Bij vrouwen kan het gevoel dubbel zijn. De overtuiging dat mensen krijgen wat ze verdienen kan een belangrijk struikelblok vormen voor een vrouw. Sommige vrouwen denken dat ze hun promotie inderdaad niet verdienen en dat ze alleen gepromoveerd zijn omdat de organisatie aan de quota moet voldoen[10]. Ze zijn ervan overtuigd dat als ze zich voldoende inzetten, hun capaciteiten opgemerkt zullen worden. Dat het systeem in regel hen ongelijke kansen biedt, komt bij hen niet op. Dus blijven ze geloven dat als ze de top niet op eigen kracht bereiken, dan zijn ze gewoon niet goed genoeg.

Wat is de oplossing?
Vrouwenquota is een positieve interventie maar blijft een lapmiddel. De genderstereotypen, de vooroordelen en het geloof in een aangeboren biologisch verschil tussen mannen en vrouwen is het werkelijke obstakel voor gelijke behandeling[11]. Zonder dat dit onderliggende probleem aangepakt wordt, zal ook het invoeren van vrouwenquota niet tot gendergelijkheid leiden.

De organisaties die inclusie en gelijkheid belangrijk vinden hebben geen vrouwenquota nodig. Ze zetten diversiteitsinitiatieven in door te benadrukken dat mensen kansen krijgen omdat ze goed zijn in hun werk, ongeacht hun gender, afkomst, geaardheid, etc. Zien ze dat het werknemersbestand in hun organisatie te homogeen is, dan gaan ze op zoek naar talentvolle mensen in de populatie die nog onvoldoende vertegenwoordigd is. Zo worden niet de quota, maar gelijkheid gestimuleerd[12]. Het is voor hen vanzelfsprekend dat een vrouw benoemd (gepromoveerd) is omdat ze geschikt is, en niet omdat ze een vrouw is.

 

[1] Op 1 januari 2014 is het wettelijk streefcijfer geïntroduceerd in Nederland in de Wet bestuur en toezicht (art. 2:166/2:276 lid 1 BW). Art. 2:166/2:276 lid 1 BW bepaalt dat een evenwichtige verdeling van de zetels betekent dat ten minste 30% van de zetels wordt bezet door mannen en ten minste 30% door vrouwen, voor zover deze zetels worden verdeeld over natuurlijke personen.

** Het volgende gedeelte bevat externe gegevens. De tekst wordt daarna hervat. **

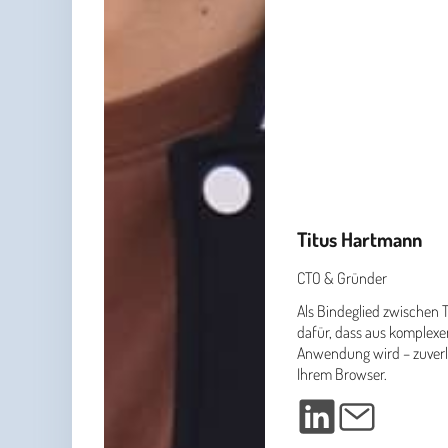
Titus Hartmann
CTO & Gründer
Als Bindeglied zwischen T
dafür, dass aus komplexen
Anwendung wird – zuverläs
Ihrem Browser.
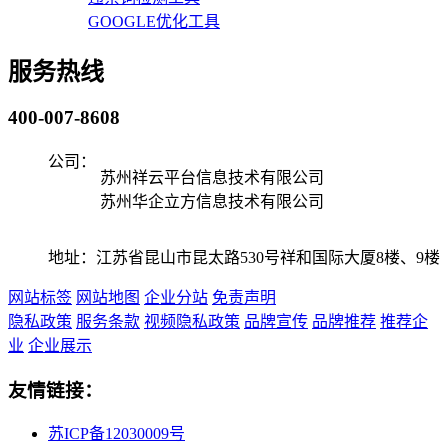
GOOGLE优化工具
服务热线
400-007-8608
公司：
苏州祥云平台信息技术有限公司
苏州华企立方信息技术有限公司
地址：江苏省昆山市昆太路530号祥和国际大厦8楼、9楼
网站标签
网站地图
企业分站
免责声明
隐私政策
服务条款
视频隐私政策
品牌宣传
品牌推荐
推荐企
业
企业展示
友情链接：
苏ICP备12030009号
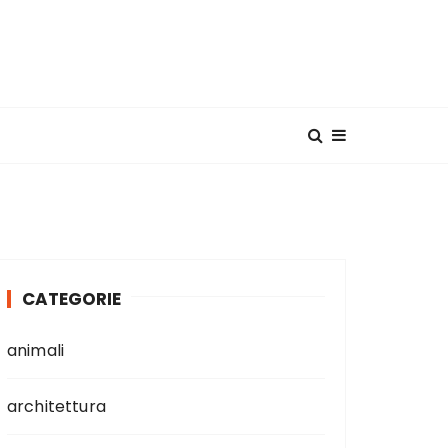
CATEGORIE
animali
architettura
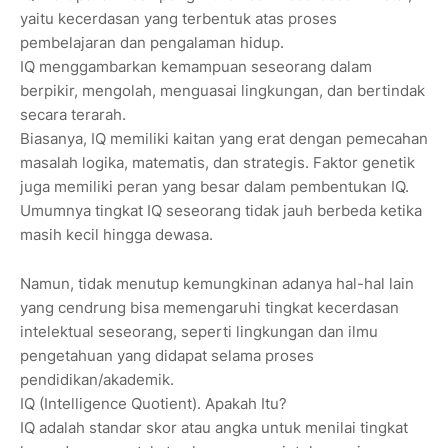
yaitu kecerdasan yang terbentuk atas proses
pembelajaran dan pengalaman hidup.
IQ menggambarkan kemampuan seseorang dalam
berpikir, mengolah, menguasai lingkungan, dan bertindak
secara terarah.
Biasanya, IQ memiliki kaitan yang erat dengan pemecahan
masalah logika, matematis, dan strategis. Faktor genetik
juga memiliki peran yang besar dalam pembentukan IQ.
Umumnya tingkat IQ seseorang tidak jauh berbeda ketika
masih kecil hingga dewasa.
Namun, tidak menutup kemungkinan adanya hal-hal lain
yang cendrung bisa memengaruhi tingkat kecerdasan
intelektual seseorang, seperti lingkungan dan ilmu
pengetahuan yang didapat selama proses
pendidikan/akademik.
IQ (Intelligence Quotient). Apakah Itu?
IQ adalah standar skor atau angka untuk menilai tingkat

[2] https://www.tias.edu/docs/default-source/Kennisartikelen/aanvullend-rapport-female-board-index-2018.pdf

[3] zoals SER Topvrouwen en Topvrouwen.net

[4] https://www.cpb.nl/sites/default/files/omnidownload/cpb-notitie-vrouwen-aan-de-top.pdf

[5] https://www.ser.nl/nl/thema/diversiteitsportaal/inhoud-wet

[6] De Sociaal-Economische Raad (https://www.ser.nl/nl/thema/diversiteitsportaal/vrouwenquotum).

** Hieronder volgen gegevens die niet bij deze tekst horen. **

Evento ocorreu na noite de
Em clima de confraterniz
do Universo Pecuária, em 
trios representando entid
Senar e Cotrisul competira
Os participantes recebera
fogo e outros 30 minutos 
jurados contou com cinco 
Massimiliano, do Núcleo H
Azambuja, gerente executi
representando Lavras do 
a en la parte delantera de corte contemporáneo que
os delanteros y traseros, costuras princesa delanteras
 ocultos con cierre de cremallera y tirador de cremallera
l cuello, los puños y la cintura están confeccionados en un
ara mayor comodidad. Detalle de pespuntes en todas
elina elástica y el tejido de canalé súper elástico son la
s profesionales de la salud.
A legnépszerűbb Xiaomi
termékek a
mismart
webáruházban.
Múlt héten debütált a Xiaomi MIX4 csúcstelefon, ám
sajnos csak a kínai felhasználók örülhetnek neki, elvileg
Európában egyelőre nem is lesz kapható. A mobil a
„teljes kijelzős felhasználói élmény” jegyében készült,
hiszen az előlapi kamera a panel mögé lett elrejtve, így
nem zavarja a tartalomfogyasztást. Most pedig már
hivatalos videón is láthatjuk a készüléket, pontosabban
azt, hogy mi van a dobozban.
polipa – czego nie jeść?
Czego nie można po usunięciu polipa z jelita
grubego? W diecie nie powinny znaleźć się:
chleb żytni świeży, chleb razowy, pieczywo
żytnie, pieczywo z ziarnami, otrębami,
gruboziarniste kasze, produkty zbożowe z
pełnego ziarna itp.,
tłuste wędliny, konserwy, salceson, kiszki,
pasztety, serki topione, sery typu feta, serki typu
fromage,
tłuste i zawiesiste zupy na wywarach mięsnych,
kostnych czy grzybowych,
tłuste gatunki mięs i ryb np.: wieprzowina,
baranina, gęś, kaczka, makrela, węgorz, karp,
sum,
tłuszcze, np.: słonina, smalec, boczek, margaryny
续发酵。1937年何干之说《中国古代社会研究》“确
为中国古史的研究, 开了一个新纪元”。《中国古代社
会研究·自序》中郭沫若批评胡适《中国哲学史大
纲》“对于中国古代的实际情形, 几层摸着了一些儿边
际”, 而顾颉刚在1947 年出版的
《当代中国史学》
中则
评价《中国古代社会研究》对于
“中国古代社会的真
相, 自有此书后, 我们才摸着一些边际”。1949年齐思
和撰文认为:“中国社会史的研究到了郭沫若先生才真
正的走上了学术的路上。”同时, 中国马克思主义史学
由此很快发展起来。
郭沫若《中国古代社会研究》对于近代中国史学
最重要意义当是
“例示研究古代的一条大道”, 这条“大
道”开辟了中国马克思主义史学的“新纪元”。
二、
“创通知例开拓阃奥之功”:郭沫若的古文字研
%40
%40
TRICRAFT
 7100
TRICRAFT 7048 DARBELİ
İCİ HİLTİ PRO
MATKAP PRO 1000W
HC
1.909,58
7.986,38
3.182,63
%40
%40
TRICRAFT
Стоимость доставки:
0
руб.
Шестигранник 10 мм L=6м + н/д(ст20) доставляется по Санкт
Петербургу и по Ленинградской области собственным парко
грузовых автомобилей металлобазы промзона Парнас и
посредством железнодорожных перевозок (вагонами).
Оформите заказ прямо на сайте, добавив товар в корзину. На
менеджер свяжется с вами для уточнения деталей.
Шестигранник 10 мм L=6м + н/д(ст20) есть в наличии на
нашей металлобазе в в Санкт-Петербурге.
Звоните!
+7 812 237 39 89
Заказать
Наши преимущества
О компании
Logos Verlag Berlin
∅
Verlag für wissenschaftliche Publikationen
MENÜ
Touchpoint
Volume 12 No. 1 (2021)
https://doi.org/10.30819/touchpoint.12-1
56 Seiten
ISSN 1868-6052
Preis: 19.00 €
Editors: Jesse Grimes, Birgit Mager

[7] Morgenroth, T., & Ryan, M.K. (2018). Quotas and affirmative action: Understanding group‐based outcomes and attitudes. Social and Personality Psychology Compass, e12374.

[8] Humbert, A., Kelan, E. and M., van den Brink, (2018), The Perils of Gender Beliefs for Men Leaders as Change Agents for Gender Equality. European Management Review, 16(4), 1143-1157.

[9] Faniko, K., Ellemers, N., Derks, B., & Lorenzi-Cioldi, F. (2017). Nothing changes, really: Why women who break through the glass ceiling end up reinforcing it. Personality and Social Psychology Bulletin, 43(5), 638–651

[10] Leslie, L.M., Mayer, D., & Kravitz, D. (2014). The stigma of affirmative action: A stereotyping based theory and meta-analytic test of the consequences for performance. Academy of Management Journal, 57(4), 964-989

[11] Derks, B., Ellemers, N., van Laar, C. & de Groot, K. (2011). Do sexist organizational cultures create the Queen Bee? British Journal of Social Psychology, 50, 519–535.]

[12] Morgenroth, T., & Ryan, M.K. (2018). Quotas and affirmative action: Understanding group‐based outcomes and attitudes. Social and Personality Psychology Compass, e12374.